Copy out all the lines of the data precisely, omitting any pictures.

[Source records]
↓
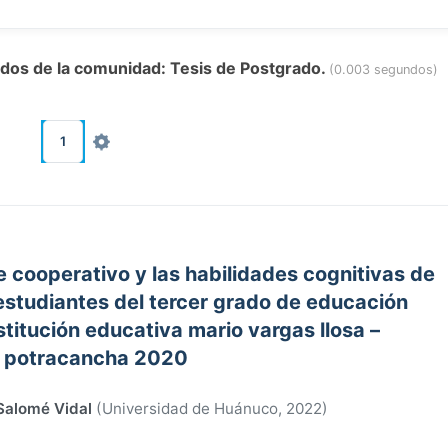
tados de la comunidad: Tesis de Postgrado.
(0.003 segundos)
1
e cooperativo y las habilidades cognitivas de
 estudiantes del tercer grado de educación
stitución educativa mario vargas llosa –
potracancha 2020
Salomé Vidal
(
Universidad de Huánuco
,
2022
)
↑
Completed task |
tados de la comunidad: Tesis de Postgrado.
(0.003 segundos)
1
e cooperativo y las habilidades cognitivas de
 estudiantes del tercer grado de educación
stitución educativa mario vargas llosa –
potracancha 2020
Salomé Vidal
(
Universidad de Huánuco
,
2022
)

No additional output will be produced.